Friday, October 3, 2008

Where is my bailout?

This $700 BILLION bailout has me infuriated.

Maybe that's because I'm one of the millions of Americans who have nothing to lose.

I don't own a house. Or have a 401K or any other pension plan to speak of. Even if I was offered one, I couldn't afford it. Not with income taxes eating a quarter of my salary and the cost of commuting 80-miles roundtrip daily taking a third of the remainder. I'm still debating whether I can afford the health insurance plan offered by my company. It costs almost a week's salary.

I understand that if the financial market crashes times will get tough for rich people and whatever is left of the middle class. But I'm on the other side of the divide now. And it's bleak.

I have an 11-year old car and a scrappy mutt missing a few teeth. I live in Section-8 housing. I get stopped in the morning by elderly people with no place to go, with no savings, who carry their dead dog's ashes in boxes buried in their purses. Old ladies who mash their poop with sticks because the toilets in our building don't flush properly.

This bailout isn't going to save me from the pregnant squirrels running rampant in the parking lot because old ladies with doggie ashes in their purses are feeding them peanuts every morning.

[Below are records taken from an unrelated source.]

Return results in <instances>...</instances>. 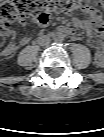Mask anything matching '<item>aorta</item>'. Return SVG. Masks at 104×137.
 I'll list each match as a JSON object with an SVG mask.
<instances>
[{
    "mask_svg": "<svg viewBox=\"0 0 104 137\" xmlns=\"http://www.w3.org/2000/svg\"><path fill=\"white\" fill-rule=\"evenodd\" d=\"M55 41L57 43H62L64 41V35L62 33H57L55 35Z\"/></svg>",
    "mask_w": 104,
    "mask_h": 137,
    "instance_id": "1",
    "label": "aorta"
}]
</instances>
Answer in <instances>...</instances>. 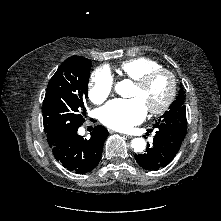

It's not going to cut my taxes. It's not going to make healthcare and a 401K things that are in my grasp. It isn't going to help me pay for gas or get a job paying in the upper $20s. Yeah, I said $20s. Upper. As in, I'm in the lower. I'm making less than HALF of my former salary, which I couldn't cut it on before. I'm about to start stocking up on spam and soup, and I'm talking about the off-brands.

So, rich people will be able to get loans for their SUVs. Their pensions will be secure. Houses will sell so people can keep flipping them and driving up the prices.

And if I'm lucky, after paying their tab, I'll still be able to afford to sit in Section-8 and wonder why the boom missed me.